Ledi si rigirò nel letto per poi alzarsi immediatamente, capendo subito che in realtà non si sarebbe riaddormentata nuovamente, nonostante avesse voluto visto che il giorno dopo c’era il suo primo giorno di scuola e non voleva rischiare di arrivare in ritardo o di sembrare uno zombie. In casa non c’era nulla da fare, anche perché era ancora praticamente vuota. Ci si era trasferita da soli due giorni, impossibile trovare tutto quello di cui si ha bisogno in così poco tempo.
La ragazza si fece un bicchierone di cola e, mentre la beveva, fu assalita ancora una volta dal pensiero di aver perso la cartina che Zexion le aveva dato, non si dava pace: un attimo prima ce l’aveva in tasca, l’attimo dopo era scomparsa. Che l’avesse persa per strada? Possibile che l’avesse data a Demyx? Possibile … per mostrargli la via … ma che poi non l’avesse ripresa le sembrava davvero strano.
Sospirò ancora.
Alla fine, esasperata dalla noia, decise di fare una passeggiata nella città deserta.
Crepuscopoli era davvero strana di notte: tutto sembrava di una strana tonalità di blu, i lampioni non rischiaravano molto le strade, e tutto sembrava sommerso dall’acqua … ecco cosa.
Ledi scosse la testa, quanto poteva vagare il suo cervello quando andava in carenza di sonno?
Sbuffò e riprese a camminare, dapprima spedita poi sempre più lenta.

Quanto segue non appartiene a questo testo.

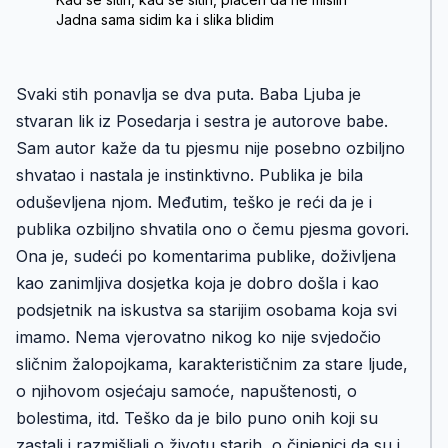
Jadna sama sidim ka i slika blidim
Svaki stih ponavlja se dva puta. Baba Ljuba je
stvaran lik iz Posedarja i sestra je autorove babe.
Sam autor kaže da tu pjesmu nije posebno ozbiljno
shvatao i nastala je instinktivno. Publika je bila
oduševljena njom. Međutim, teško je reći da je i
publika ozbiljno shvatila ono o čemu pjesma govori.
Ona je, sudeći po komentarima publike, doživljena
kao zanimljiva dosjetka koja je dobro došla i kao
podsjetnik na iskustva sa starijim osobama koja svi
imamo. Nema vjerovatno nikog ko nije svjedočio
sličnim žalopojkama, karakterističnim za stare ljude,
o njihovom osjećaju samoće, napuštenosti, o
bolestima, itd. Teško da je bilo puno onih koji su
zastali i razmišljali o životu starih, o činjenici da su i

Faceva freddo, in fondo era quasi novembre ed il cielo era totalmente coperto di nuvole, non si sarebbe meravigliata se avesse iniziato a piovere o nevicare da un momento all’altro.

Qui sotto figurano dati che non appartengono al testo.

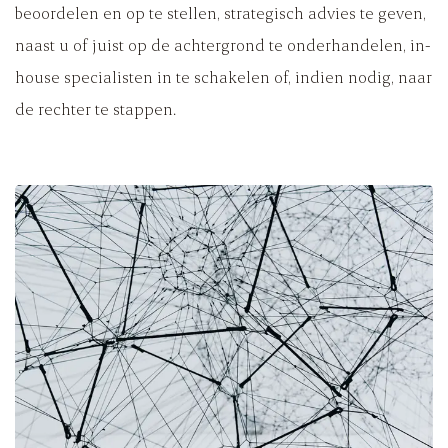
ondersteunen, bijvoorbeeld door: contracten te
beoordelen en op te stellen, strategisch advies te geven,
naast u of juist op de achtergrond te onderhandelen, in-
house specialisten in te schakelen of, indien nodig, naar
de rechter te stappen.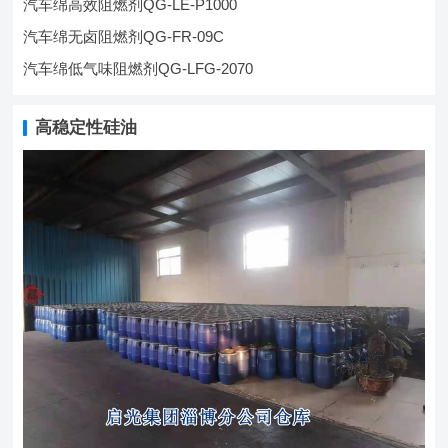
汽车绵高效阻燃剂QG-LE-P1000
汽车绵无卤阻燃剂QG-FR-09C
汽车绵低气味阻燃剂QG-LFG-2070
高稳定性硅油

Con le strade deserte era più facile raccapezzarsi, così si ritrovò in fretta nella strada in cui aveva incontrato Fraxy la prima volta, sembrava essere quella principale: era piena di negozi, in quel momento chiusi e con le serrande abbassate; il pavimento era fatto di lastroni di pietra incastrati gli uni con gli altri e ogni tanto era attraversati da dei binari di ferro che dovevano servire per il tram urbano.

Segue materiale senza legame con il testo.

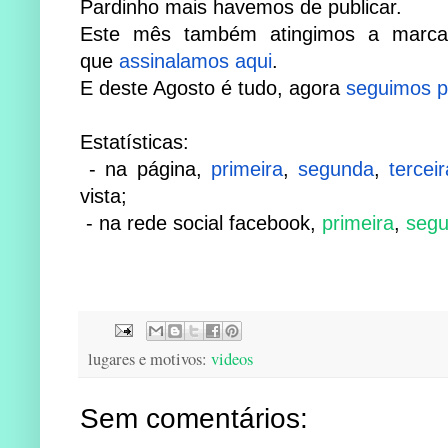
Pardinho mais havemos de publicar.
Este mês também atingimos a marca 
que
assinalamos aqui
.
​E deste Agosto é tudo, agora
seguimos p
​Estatísticas:
- na página,
primeira
,
segunda
,
ter
ceir
vista;
- na rede social facebook,
primeira
,
seg
lugares e motivos:
videos
Sem comentários:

Giunse in una piazza piuttosto ampia.
Mentre osservava dove era capitata, le sembrò che il terreno si fosse mosso impercettibilmente sotto i suoi piedi. Si bloccò e alzò la testa. Poi la scosse velocemente maledicendo ancora la sua testaccia ultra stanca: non poteva esserci stato un terremoto, doveva essere molto più stanca di quanto credesse …
Infilò le mani nelle tasche della felpa e la sua mano destra incontrò qualcosa di freddo e squadrato, lo prese e se lo portò davanti agli occhi: era una piccola scatolina bianca. “Sì!! Le pasticche per dormire!!” esultò.
Se ne mise subito due in bocca ma non appena le toccarono la lingua capì che erano ancora una volta le mentine … le aveva scambiate … di nuovo.
S’infuriò talmente tanto che scagliò la scatoletta verso il centro della piazza.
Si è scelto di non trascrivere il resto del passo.